It is only natural for parents to want their children to have an easier time of things when they become adults than they themselves have had. No parent wants his or her child to grow up, become independent, and then struggle financially. Fortunately, parents are in a position to teach children the fundamentals of finance so that they have a better chance of having that easier time that their parents wish for them.
Financial literacy is not something that was taught in school when I was a student, at least not in much depth. In a class called “Personal and Family Living”, we may have learned how to open a bank account and balance a check book, but that’s about it. I am not sure what, if anything has changed as far as education and financial literacy but I do know that we as parents can take it upon ourselves to help our children learn good financial habits that will serve them well throughout their lives.

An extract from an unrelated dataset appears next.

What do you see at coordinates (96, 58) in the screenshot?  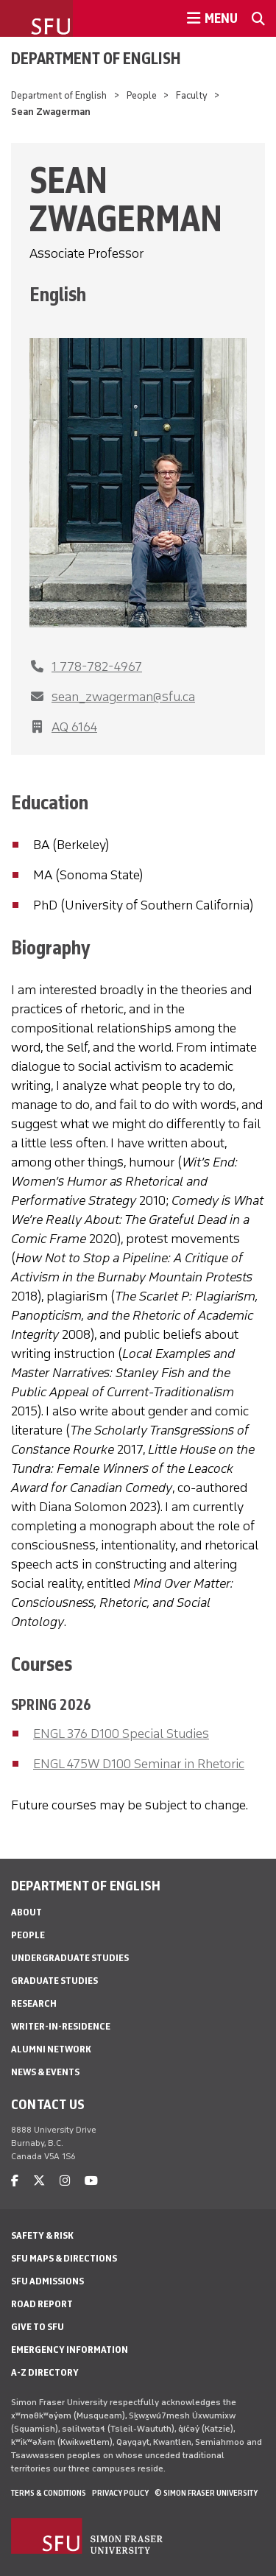 I see `Department of English` at bounding box center [96, 58].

One important thing to remember about children and financial literacy is that it is more helpful to begin teaching children about money early on instead of waiting until high school. By starting early, I do not mean giving your five year old a debit card, or asking your eight year old to help you compare credit card offers to see which is better. The fundamentals of financial literacy can be understood even by very young children. One good principle to begin with is “if you want something, you must save up enough money to buy it”. If your kids get an allowance, they can learn that by saving some or all of that money instead of spending it on small things right away they can get something bigger that they want more if they save up for it. Kids can also have fun picking apart commercials and learning how advertisers are working hard to get people to buy their products. These are just a few simple ways to get started; there is a lot of great information out there about other ways to help your children build the financial literacy skills that they will need in the future.